Mr Hussein Kamote, the director of policy and advocacy at the Confederation of Tanzania Industries, said counterfeits have discouraged serious investment, tarnished brands of genuine industries and hampered efforts to upgrade the industry to capital intensive status.
“Genuine manufacturers are running out of business because they cannot compete with ‘black markets’ that sell products quarter the price of the original goods,” said Mr Kamote.
He made the remarks on Wednesday at the East African Manufacturers Business Summit in Kampala which brought together more than 500 delegates and investors from the region.
Mr Kamote highlighted corruption, ignorance of consumers to differentiate fake goods from genuine ones, lack of commitment from regional leaders as the main factors helping the illegal trade to flourish in the region.

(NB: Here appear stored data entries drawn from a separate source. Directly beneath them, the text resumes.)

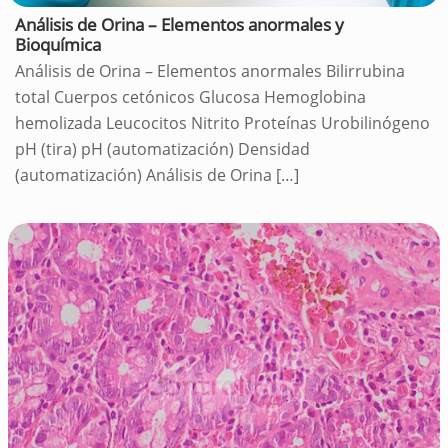
Análisis de Orina – Elementos anormales y
Bioquímica
Análisis de Orina – Elementos anormales Bilirrubina
total Cuerpos cetónicos Glucosa Hemoglobina
hemolizada Leucocitos Nitrito Proteínas Urobilinógeno
pH (tira) pH (automatización) Densidad
(automatización) Análisis de Orina
[…]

Citing the 2010 statistics which indicated that EA lost more than $500m in tax revenue due to counterfeit and pirated products flooding the market, Dr John Akoten, the acting director of Anti-Counterfeit Agency (ACA), said it was time regional governments took action against the vice.
Dr Akoten who defined counterfeit as trade that infringes on the laws, embargos, taxation procedures and licensing, added that fake goods violate the intellectual property copyright.
“Illicit trade has increased poverty and defamed the market size of our region. It has also increased unemployment because proprietors cannot expand business yet the existing ones are crumbling,” he said.
He added that there was need to establish a system that would oversee the chain of production of goods and regular monitoring of all industries.
The delegates resolved, among others things, to formulate a local content policy to ensure preferential treatment is accorded to local goods as well as reducing costs of production.
The industrialists asked EA governments to sensitise traders and consumers on how to tell fake goods from genuine ones.
Counting the losses
Uganda- During an Agro dealer training session organised by IFDC/Crop life Uganda in March 2012, information from the ministry of Agriculture revealed that counterfeits in the agro chemical business accounted for 15 to 20 per cent market share translating into about $6m (Shs13b)
Kenya- In April this year, Dr Wilson Songa, the chief executive officer anti-counterfeit enforcement agencies, at a Nairobi hotel, said Kenya was losing up to Sh69 billion annually due to proliferation of contraband goods into the economy.
Tanzania- In November 2012, The Citizen newspaper reported that Tanzania was losing between 15 to 25 per cent of the total domestic revenue due to counterfeit products.
In financial year 2011/2012, the loss in government revenue due to counterfeit products stood well over Sh1 trillion.